- _Task inputs_

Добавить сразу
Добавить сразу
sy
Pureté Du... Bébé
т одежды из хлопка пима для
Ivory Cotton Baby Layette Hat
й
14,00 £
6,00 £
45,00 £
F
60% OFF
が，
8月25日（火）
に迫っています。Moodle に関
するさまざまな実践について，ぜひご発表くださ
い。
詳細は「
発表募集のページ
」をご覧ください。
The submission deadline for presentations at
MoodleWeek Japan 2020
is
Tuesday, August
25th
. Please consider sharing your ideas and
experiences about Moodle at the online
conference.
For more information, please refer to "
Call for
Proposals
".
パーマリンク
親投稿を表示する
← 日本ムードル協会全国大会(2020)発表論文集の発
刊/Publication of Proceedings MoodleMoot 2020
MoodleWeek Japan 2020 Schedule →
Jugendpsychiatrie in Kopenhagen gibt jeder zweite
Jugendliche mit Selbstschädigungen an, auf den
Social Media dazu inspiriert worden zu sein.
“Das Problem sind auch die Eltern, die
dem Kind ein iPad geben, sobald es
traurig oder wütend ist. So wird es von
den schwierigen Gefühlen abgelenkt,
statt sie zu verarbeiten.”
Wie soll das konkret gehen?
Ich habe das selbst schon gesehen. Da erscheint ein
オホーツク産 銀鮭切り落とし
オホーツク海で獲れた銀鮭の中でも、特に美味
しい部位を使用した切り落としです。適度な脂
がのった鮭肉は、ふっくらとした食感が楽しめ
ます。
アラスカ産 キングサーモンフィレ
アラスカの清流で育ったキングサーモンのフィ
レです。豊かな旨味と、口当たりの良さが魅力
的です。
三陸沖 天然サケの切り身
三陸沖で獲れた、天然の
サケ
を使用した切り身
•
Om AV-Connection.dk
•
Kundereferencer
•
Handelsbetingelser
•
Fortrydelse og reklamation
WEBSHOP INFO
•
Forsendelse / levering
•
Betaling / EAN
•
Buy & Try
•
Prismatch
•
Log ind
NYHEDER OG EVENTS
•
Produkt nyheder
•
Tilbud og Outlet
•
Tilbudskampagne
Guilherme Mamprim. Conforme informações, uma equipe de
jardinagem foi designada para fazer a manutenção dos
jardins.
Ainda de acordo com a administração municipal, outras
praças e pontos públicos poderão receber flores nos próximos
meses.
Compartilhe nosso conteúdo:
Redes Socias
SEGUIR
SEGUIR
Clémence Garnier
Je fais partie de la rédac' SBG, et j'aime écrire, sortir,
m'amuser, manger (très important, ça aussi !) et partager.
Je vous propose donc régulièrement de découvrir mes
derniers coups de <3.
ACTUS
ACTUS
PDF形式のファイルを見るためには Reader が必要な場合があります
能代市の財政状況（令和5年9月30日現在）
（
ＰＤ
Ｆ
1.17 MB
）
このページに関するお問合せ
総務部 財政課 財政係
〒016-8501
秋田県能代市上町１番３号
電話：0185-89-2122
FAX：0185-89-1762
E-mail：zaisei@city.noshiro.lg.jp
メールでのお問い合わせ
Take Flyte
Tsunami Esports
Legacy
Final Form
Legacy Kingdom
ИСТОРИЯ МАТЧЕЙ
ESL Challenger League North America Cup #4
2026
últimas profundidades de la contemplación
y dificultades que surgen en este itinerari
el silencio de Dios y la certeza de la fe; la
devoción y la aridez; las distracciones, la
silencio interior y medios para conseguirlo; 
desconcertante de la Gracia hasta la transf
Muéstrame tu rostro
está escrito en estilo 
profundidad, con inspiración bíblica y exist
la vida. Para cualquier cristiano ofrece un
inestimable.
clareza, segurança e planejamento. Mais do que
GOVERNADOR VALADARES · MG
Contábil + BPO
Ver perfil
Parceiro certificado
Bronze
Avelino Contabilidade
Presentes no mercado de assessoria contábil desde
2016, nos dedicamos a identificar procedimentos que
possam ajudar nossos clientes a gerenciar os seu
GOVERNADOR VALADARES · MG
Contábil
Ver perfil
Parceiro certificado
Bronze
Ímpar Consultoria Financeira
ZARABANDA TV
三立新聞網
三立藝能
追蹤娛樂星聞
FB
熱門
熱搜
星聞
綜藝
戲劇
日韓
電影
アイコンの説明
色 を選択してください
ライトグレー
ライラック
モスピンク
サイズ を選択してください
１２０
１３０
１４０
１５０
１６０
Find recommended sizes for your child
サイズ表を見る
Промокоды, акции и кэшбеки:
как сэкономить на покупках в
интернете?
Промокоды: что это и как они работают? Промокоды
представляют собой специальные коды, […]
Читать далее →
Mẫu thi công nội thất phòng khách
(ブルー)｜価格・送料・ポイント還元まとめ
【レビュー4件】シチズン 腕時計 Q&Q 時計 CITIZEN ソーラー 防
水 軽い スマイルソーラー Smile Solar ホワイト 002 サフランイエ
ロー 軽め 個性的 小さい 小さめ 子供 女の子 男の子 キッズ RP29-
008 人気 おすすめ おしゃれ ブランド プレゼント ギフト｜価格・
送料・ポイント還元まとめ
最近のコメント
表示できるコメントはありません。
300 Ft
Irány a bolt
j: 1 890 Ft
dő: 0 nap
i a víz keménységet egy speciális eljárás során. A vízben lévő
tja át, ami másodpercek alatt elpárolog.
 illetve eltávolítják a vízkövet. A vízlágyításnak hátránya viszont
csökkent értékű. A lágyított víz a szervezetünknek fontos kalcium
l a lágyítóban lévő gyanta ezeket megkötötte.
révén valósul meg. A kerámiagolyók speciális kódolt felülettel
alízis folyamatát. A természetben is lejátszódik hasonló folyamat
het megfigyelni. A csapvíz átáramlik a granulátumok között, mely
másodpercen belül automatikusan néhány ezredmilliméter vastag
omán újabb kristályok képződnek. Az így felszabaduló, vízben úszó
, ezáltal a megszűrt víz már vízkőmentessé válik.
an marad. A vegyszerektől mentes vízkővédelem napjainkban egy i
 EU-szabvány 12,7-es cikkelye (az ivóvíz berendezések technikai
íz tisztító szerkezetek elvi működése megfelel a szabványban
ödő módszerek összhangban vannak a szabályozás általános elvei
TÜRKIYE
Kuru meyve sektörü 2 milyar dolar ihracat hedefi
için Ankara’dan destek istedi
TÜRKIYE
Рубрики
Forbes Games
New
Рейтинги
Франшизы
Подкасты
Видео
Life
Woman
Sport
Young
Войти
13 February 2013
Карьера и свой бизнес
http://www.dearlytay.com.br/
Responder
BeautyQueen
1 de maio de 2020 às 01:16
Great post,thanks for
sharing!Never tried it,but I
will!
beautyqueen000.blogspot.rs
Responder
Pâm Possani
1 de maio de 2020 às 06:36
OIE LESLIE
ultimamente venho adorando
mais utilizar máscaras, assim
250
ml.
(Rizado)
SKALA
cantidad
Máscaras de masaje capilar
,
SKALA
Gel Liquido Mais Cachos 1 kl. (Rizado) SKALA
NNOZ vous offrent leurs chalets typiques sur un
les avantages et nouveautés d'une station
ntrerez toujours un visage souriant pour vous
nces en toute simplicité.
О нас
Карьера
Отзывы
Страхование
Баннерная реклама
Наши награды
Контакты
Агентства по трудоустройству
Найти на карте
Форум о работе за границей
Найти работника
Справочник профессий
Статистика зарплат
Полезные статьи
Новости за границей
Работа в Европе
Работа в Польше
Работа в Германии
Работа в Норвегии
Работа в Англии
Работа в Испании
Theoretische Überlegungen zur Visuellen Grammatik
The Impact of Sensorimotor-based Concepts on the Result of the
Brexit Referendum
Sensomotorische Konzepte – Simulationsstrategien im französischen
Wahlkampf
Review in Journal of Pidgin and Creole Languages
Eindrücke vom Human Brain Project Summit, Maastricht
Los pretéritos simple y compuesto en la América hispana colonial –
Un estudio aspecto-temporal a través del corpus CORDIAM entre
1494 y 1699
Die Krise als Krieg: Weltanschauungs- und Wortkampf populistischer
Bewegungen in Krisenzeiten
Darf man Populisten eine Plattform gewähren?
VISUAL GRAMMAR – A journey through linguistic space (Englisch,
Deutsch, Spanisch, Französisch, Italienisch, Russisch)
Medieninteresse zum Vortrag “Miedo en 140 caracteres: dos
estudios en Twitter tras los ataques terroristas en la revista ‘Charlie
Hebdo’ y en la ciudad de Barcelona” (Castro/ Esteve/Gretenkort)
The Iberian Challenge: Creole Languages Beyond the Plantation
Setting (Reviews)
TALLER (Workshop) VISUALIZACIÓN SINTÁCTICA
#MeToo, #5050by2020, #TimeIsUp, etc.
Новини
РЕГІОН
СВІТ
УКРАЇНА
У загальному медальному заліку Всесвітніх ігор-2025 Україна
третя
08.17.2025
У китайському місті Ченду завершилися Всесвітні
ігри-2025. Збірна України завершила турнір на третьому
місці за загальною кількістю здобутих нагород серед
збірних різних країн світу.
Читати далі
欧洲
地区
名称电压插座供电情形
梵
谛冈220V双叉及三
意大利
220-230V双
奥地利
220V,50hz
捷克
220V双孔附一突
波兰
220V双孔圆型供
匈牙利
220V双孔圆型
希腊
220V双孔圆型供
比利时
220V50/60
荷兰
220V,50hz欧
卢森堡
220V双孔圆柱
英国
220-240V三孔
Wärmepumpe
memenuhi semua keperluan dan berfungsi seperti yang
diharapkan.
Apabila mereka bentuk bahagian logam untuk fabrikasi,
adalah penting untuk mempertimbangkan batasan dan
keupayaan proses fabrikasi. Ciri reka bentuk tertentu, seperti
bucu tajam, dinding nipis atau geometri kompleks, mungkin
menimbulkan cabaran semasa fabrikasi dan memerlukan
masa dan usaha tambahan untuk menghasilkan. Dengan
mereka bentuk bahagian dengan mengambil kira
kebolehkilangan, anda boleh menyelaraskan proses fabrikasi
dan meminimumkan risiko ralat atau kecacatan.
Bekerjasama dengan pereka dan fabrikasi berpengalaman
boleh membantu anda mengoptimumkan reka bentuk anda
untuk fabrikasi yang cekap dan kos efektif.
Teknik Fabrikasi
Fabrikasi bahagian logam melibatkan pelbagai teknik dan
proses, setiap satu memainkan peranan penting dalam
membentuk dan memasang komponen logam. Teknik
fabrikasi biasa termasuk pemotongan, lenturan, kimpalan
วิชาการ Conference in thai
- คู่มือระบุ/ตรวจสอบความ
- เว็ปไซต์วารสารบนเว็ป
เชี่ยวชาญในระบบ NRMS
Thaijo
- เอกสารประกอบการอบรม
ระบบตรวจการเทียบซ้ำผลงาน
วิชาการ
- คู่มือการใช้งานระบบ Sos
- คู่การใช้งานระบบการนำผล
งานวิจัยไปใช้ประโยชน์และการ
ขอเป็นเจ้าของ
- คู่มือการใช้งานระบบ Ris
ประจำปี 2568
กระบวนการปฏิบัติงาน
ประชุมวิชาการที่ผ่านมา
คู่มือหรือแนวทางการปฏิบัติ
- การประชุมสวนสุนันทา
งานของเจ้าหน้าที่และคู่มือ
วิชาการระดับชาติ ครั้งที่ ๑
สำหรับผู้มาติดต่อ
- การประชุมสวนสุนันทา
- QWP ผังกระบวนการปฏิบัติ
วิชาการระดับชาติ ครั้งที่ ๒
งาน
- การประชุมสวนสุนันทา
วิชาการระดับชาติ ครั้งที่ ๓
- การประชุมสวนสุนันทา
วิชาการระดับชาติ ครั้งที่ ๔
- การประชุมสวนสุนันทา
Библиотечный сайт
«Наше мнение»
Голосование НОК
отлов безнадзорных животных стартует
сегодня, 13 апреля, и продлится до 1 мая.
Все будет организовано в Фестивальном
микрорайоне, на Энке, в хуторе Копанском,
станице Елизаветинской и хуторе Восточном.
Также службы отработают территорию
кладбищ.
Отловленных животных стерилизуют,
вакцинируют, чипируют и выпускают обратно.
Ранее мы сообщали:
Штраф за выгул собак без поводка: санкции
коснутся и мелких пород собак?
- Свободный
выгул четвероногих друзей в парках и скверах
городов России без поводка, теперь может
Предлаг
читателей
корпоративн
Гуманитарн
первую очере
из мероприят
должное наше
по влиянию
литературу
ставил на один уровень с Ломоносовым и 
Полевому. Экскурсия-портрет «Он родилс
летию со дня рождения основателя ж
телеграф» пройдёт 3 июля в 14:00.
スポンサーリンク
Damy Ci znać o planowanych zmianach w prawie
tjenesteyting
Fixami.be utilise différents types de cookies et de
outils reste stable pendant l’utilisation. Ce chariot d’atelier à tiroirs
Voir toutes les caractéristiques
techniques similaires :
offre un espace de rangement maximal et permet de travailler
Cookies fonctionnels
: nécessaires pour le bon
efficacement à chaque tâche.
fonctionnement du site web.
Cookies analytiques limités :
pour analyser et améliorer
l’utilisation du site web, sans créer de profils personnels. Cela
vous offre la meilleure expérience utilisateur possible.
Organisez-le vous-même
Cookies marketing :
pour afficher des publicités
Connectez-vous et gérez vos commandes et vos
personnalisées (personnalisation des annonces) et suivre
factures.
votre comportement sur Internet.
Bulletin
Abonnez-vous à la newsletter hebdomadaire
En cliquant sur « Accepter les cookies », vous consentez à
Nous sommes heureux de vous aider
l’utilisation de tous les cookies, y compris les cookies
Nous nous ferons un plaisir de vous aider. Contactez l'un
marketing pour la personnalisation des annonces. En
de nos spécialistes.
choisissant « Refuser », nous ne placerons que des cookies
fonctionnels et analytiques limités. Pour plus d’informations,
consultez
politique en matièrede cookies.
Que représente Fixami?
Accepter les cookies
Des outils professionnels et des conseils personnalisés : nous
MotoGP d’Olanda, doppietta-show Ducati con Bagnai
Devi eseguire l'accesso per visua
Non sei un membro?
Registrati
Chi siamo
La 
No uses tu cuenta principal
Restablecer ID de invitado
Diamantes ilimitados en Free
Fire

- _Instructions to follow_
Write out, exactly and with nothing else, the lines of the listing above from its first line through the line with "MoodleWeek Japan 2020 Schedule →".

- _The answer_
Добавить сразу
Добавить сразу
sy
Pureté Du... Bébé
т одежды из хлопка пима для
Ivory Cotton Baby Layette Hat
й
14,00 £
6,00 £
45,00 £
F
60% OFF
が，
8月25日（火）
に迫っています。Moodle に関
するさまざまな実践について，ぜひご発表くださ
い。
詳細は「
発表募集のページ
」をご覧ください。
The submission deadline for presentations at
MoodleWeek Japan 2020
is
Tuesday, August
25th
. Please consider sharing your ideas and
experiences about Moodle at the online
conference.
For more information, please refer to "
Call for
Proposals
".
パーマリンク
親投稿を表示する
← 日本ムードル協会全国大会(2020)発表論文集の発
刊/Publication of Proceedings MoodleMoot 2020
MoodleWeek Japan 2020 Schedule →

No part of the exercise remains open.